For some unknown reason David dreaded the moment the young woman’s name would be spoken.
All names are my names.

“She could have been sent to eliminate Christopher by the KGB or the Afghan secret service.”

“That was one of Christopher’s initial suspicions. Fedalla, who has heard of the incident from somewhere, was telling us about it last night, convinced she had been sent by you, by the CIA. And Fedalla was in awe that the CIA allowed one of its own to be killed. He said it is such cunning and resolve that has turned your country into a superpower. That the Pakistani secret service cares too much about its people, cares too much about civilians to be truly effective.”

“What was her name?”

“I don’t know. But she pleaded to be let go, telling Christopher she couldn’t disclose who had sent her because then she wouldn’t be able to see her son again. Obviously too afraid of Rasool.”

The very next day David flew to New York City and telephoned Christopher Palantine and asked to see him.
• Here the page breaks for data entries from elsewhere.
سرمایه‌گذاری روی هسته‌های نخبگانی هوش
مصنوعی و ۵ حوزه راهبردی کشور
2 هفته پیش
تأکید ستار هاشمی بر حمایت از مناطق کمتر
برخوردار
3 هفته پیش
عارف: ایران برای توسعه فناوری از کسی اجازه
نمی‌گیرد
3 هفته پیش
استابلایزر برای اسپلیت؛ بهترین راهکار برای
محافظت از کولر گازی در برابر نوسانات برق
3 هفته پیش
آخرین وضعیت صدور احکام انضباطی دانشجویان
Christopher was already there at the restaurant when he arrived and took his seat almost wordlessly, his silence cutting off Christopher’s words of pleasure at seeing him after such a long period. Friends who loved each other like brothers.

All David could do was stare at him. A cold February noon outside.

“What is it?”

David took out Zameen’s photograph from his pocket and reaching his arm across the table placed it before him, swerving it in the air so that it was the right way round for the other man.
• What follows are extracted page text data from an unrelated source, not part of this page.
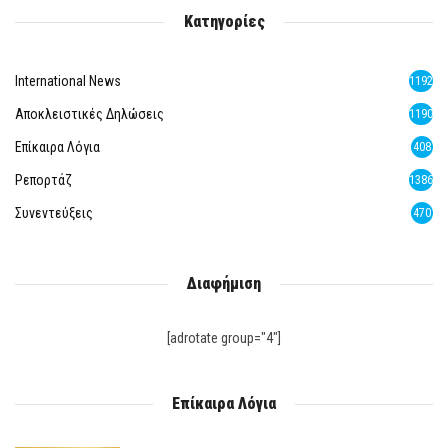
Κατηγορίες
International News
1192
Αποκλειστικές Δηλώσεις
1190
Επίκαιρα Λόγια
408
Ρεπορτάζ
1386
Συνεντεύξεις
470
Διαφήμιση
[adrotate group="4"]
Επίκαιρα Λόγια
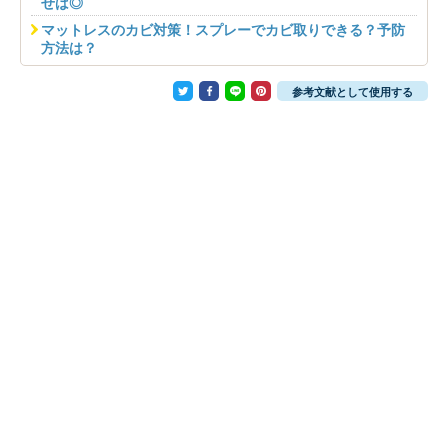
せば◎
マットレスのカビ対策！スプレーでカビ取りできる？予防
方法は？
参考文献として使用する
Christopher looked at the image and then lifted it off the tablecloth, and his hands disappeared below the table with it, the neutral expression not leaving his features. Perfect composure. They were after all spies, committed to their dark profession, their conversations laced with phrases like “plausible deniability” and “I can’t tell you how I know that” and “we never had this discussion.” Such words were spoken so often in Peshawar that they could be plucked out of the city’s dirty air.